Exercise objective | Print all of the data below exactly as it appears, leaving out every image.

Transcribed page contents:
----

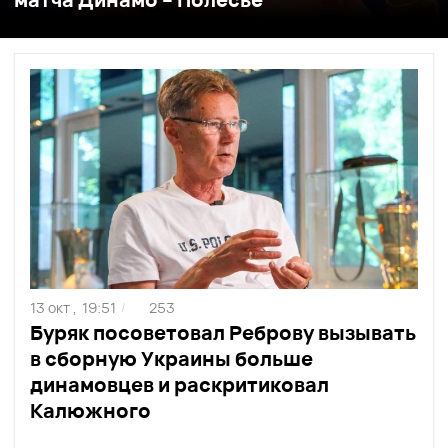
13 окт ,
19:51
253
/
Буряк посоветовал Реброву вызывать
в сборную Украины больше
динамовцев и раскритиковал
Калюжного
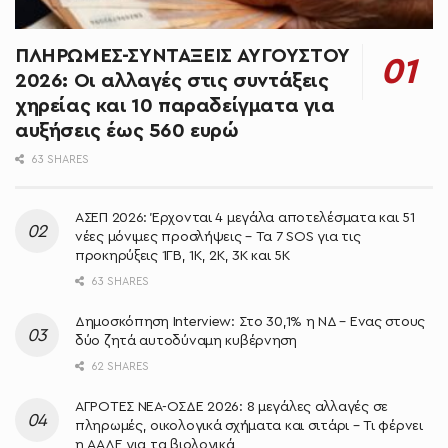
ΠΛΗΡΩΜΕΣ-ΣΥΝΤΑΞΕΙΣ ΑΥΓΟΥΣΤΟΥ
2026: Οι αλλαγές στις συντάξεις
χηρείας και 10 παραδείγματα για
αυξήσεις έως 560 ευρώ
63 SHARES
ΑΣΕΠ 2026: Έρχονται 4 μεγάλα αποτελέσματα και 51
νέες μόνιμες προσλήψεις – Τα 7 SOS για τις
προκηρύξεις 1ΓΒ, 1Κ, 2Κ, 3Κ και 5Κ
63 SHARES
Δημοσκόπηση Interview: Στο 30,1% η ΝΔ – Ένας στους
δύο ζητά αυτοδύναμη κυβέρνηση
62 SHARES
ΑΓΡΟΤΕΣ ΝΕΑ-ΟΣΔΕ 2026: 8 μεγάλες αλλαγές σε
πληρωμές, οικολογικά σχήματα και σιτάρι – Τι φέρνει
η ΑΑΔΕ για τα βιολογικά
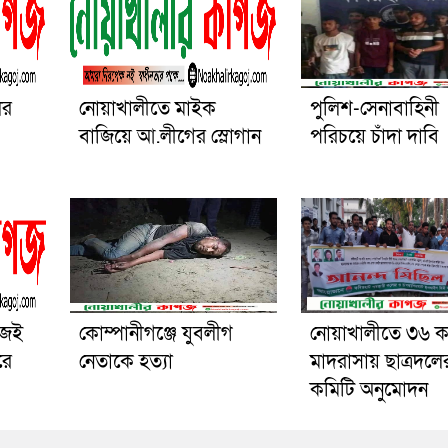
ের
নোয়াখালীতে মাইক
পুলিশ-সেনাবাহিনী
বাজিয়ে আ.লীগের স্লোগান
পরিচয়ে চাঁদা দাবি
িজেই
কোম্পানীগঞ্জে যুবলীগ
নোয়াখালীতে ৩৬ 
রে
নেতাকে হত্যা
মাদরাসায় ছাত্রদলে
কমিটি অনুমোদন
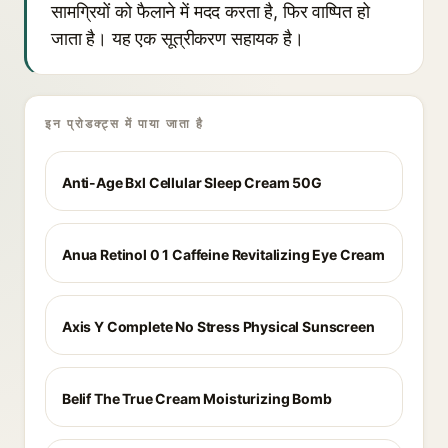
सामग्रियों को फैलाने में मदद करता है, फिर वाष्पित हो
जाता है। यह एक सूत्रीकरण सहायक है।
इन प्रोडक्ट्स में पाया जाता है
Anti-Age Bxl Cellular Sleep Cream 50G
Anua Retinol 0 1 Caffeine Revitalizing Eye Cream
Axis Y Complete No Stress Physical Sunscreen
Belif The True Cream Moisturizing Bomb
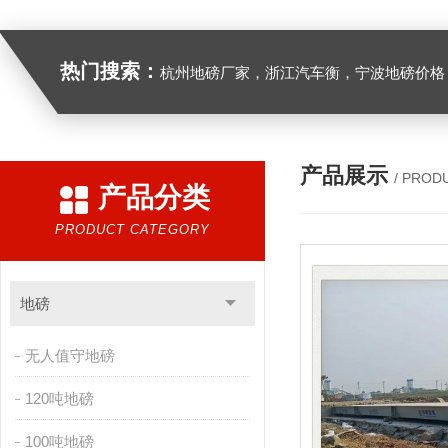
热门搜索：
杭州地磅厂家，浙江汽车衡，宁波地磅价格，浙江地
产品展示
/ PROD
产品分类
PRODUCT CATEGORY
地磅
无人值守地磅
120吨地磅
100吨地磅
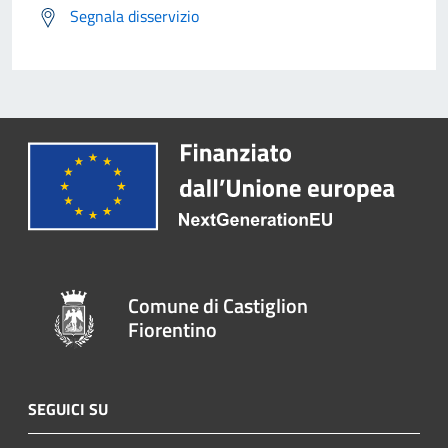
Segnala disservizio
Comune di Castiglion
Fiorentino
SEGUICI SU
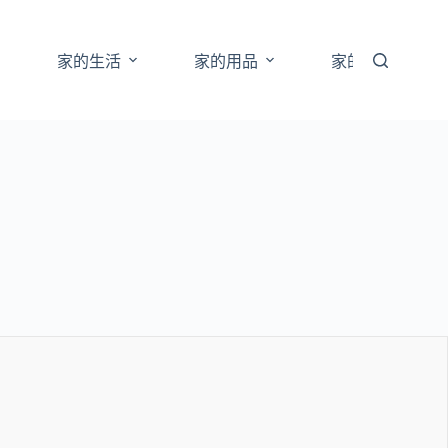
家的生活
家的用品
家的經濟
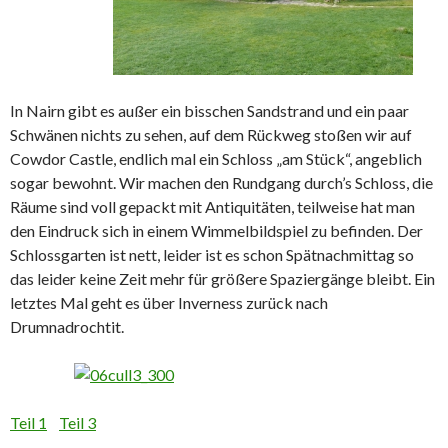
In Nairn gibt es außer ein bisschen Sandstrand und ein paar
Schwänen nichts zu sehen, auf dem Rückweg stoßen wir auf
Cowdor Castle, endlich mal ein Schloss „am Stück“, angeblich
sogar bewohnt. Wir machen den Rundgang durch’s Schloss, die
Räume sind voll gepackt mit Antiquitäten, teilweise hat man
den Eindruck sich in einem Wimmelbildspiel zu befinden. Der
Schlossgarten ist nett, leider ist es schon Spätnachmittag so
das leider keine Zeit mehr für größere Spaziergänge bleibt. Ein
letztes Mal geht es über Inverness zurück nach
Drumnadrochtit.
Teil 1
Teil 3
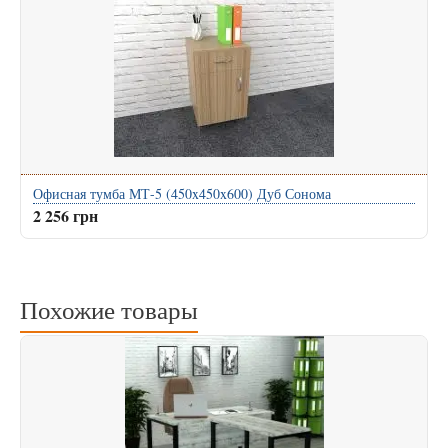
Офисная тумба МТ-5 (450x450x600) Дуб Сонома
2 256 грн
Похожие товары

----

Output below |
13 окт ,
19:51
253
/
Буряк посоветовал Реброву вызывать
в сборную Украины больше
динамовцев и раскритиковал
Калюжного
ΠΛΗΡΩΜΕΣ-ΣΥΝΤΑΞΕΙΣ ΑΥΓΟΥΣΤΟΥ
2026: Οι αλλαγές στις συντάξεις
χηρείας και 10 παραδείγματα για
αυξήσεις έως 560 ευρώ
63 SHARES
ΑΣΕΠ 2026: Έρχονται 4 μεγάλα αποτελέσματα και 51
νέες μόνιμες προσλήψεις – Τα 7 SOS για τις
προκηρύξεις 1ΓΒ, 1Κ, 2Κ, 3Κ και 5Κ
63 SHARES
Δημοσκόπηση Interview: Στο 30,1% η ΝΔ – Ένας στους
δύο ζητά αυτοδύναμη κυβέρνηση
62 SHARES
ΑΓΡΟΤΕΣ ΝΕΑ-ΟΣΔΕ 2026: 8 μεγάλες αλλαγές σε
πληρωμές, οικολογικά σχήματα και σιτάρι – Τι φέρνει
η ΑΑΔΕ για τα βιολογικά
ের
নোয়াখালীতে মাইক
পুলিশ-সেনাবাহিনী
বাজিয়ে আ.লীগের স্লোগান
পরিচয়ে চাঁদা দাবি
িজেই
কোম্পানীগঞ্জে যুবলীগ
নোয়াখালীতে ৩৬ 
রে
নেতাকে হত্যা
মাদরাসায় ছাত্রদলে
কমিটি অনুমোদন
सामग्रियों को फैलाने में मदद करता है, फिर वाष्पित हो
जाता है। यह एक सूत्रीकरण सहायक है।
इन प्रोडक्ट्स में पाया जाता है
Anti-Age Bxl Cellular Sleep Cream 50G
Anua Retinol 0 1 Caffeine Revitalizing Eye Cream
Axis Y Complete No Stress Physical Sunscreen
Belif The True Cream Moisturizing Bomb
热门搜索：
杭州地磅厂家，浙江汽车衡，宁波地磅价格，浙江地
产品展示
/ PROD
产品分类
PRODUCT CATEGORY
地磅
无人值守地磅
120吨地磅
100吨地磅
Segnala disservizio
Comune di Castiglion
Fiorentino
SEGUICI SU
家的生活
家的用品
家的經濟
In Nairn gibt es außer ein bisschen Sandstrand und ein paar
Schwänen nichts zu sehen, auf dem Rückweg stoßen wir auf
Cowdor Castle, endlich mal ein Schloss „am Stück“, angeblich
sogar bewohnt. Wir machen den Rundgang durch’s Schloss, die
Räume sind voll gepackt mit Antiquitäten, teilweise hat man
den Eindruck sich in einem Wimmelbildspiel zu befinden. Der
Schlossgarten ist nett, leider ist es schon Spätnachmittag so
das leider keine Zeit mehr für größere Spaziergänge bleibt. Ein
letztes Mal geht es über Inverness zurück nach
Drumnadrochtit.
Teil 1
Teil 3
Офисная тумба МТ-5 (450x450x600) Дуб Сонома
2 256 грн
Похожие товары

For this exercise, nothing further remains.